WASHINGTON -- The Supreme Court gave states permission yesterday to save money on benefits for needy children by cutting back on monthly allowances when a child becomes orphaned or abandoned and goes to live with a relative already raising children on welfare.
Under the rule upheld unanimously, all children who live with a single provider who is not their parent are lumped together for welfare purposes as if they were all closely related family members, even if they are not.
The result is that each child's individual share of a monthly check goes down.
Similar rules are on the books in 29 states.
Welfare rights groups had tried unsuccessfully to persuade the court to strike down such an approach. "By folding an abandoned child into the same assistance unit as the extended family that takes him in, the rule dramatically diminishes grants to both the child and the family assistance unit," legal aid groups told the justices.
"Faced with this reduction, a poor family is less likely to take in an abandoned child."
The American Association of Retired Persons also said that the one-welfare-unit rule will have a major financial impact on many of the 633,000 households in which a grandparent is raising grandchildren, often on welfare.
The Justice Department, however, had joined California and other states that have such rules in urging the court to uphold them. Nothing in federal welfare regulations, the department said, conflicts with the one-unit approach. The Supreme Court agreed in a unanimous decision upholding California's version of the rule.
Maryland does not follow the one-unit rule at stake in the court case. Needy children are treated as a single unit for welfare purposes in Maryland only if they are brothers and sisters living together, according to Helen Szablya of the state Department of Human Resources.
The practical effect of the rule upheld yesterday is illustrated by the situation of one California grandmother involved in the court case. Before the rule was issued, Verna Edwards was receiving $901 a month for caring for three needy children -- a granddaughter and two grand nieces. The granddaughter made one welfare unit, the two grand nieces a second. After California put its rule into effect, the household got $630 as a single unit -- a reduction of $271.

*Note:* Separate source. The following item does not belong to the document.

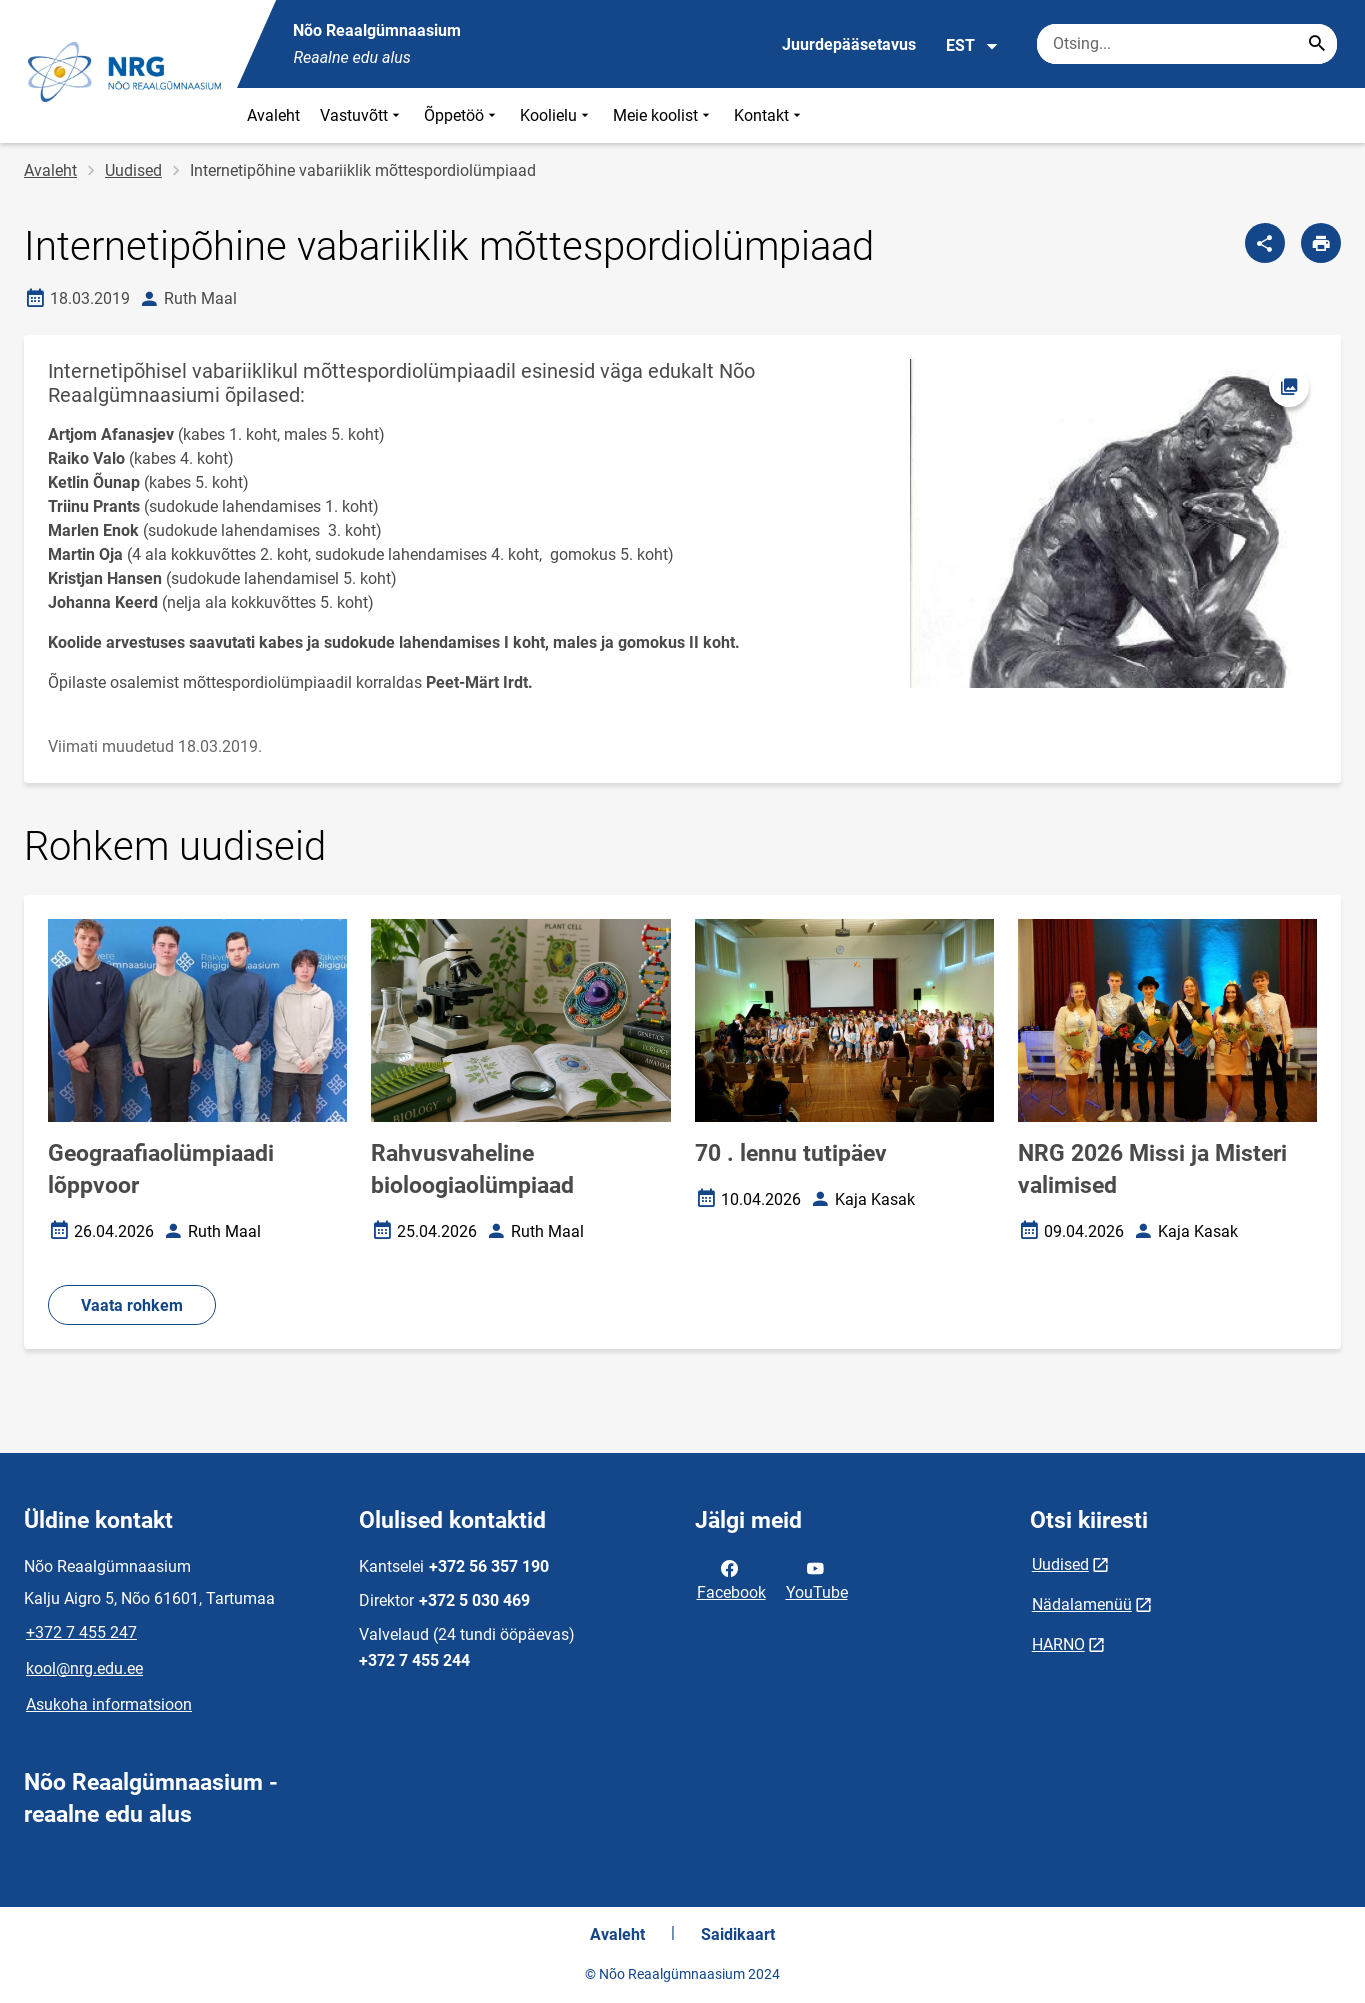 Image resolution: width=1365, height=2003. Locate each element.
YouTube (817, 1579)
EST (972, 46)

As a result, the grandmother, who is disabled, had to borrow money from a loan shark, and still there was not enough money to provide the children with adequate clothing, according to legal papers filed in the case.
Mrs. Edwards and two other women caring for relatives' children who had been orphaned had gone to federal court to challenge the California rule, contending that it violated federal regulations governing the Aid to Families with Dependent Children, one of the nation's main welfare programs.
They won their case when a federal appeals court in late 1993 struck down the state's rule. After that decision, federal officials ruled that federal regulations permit a rule like the one in California.
Other lower federal courts in separate cases had voted to uphold such rules, creating a conflict that the Supreme Court cleared up yesterday.
The court, in an opinion written by Justice Clarence Thomas, found no conflict with federal regulations.
"California is simply recognizing the economies of scale" that result when "children share a household," the court said.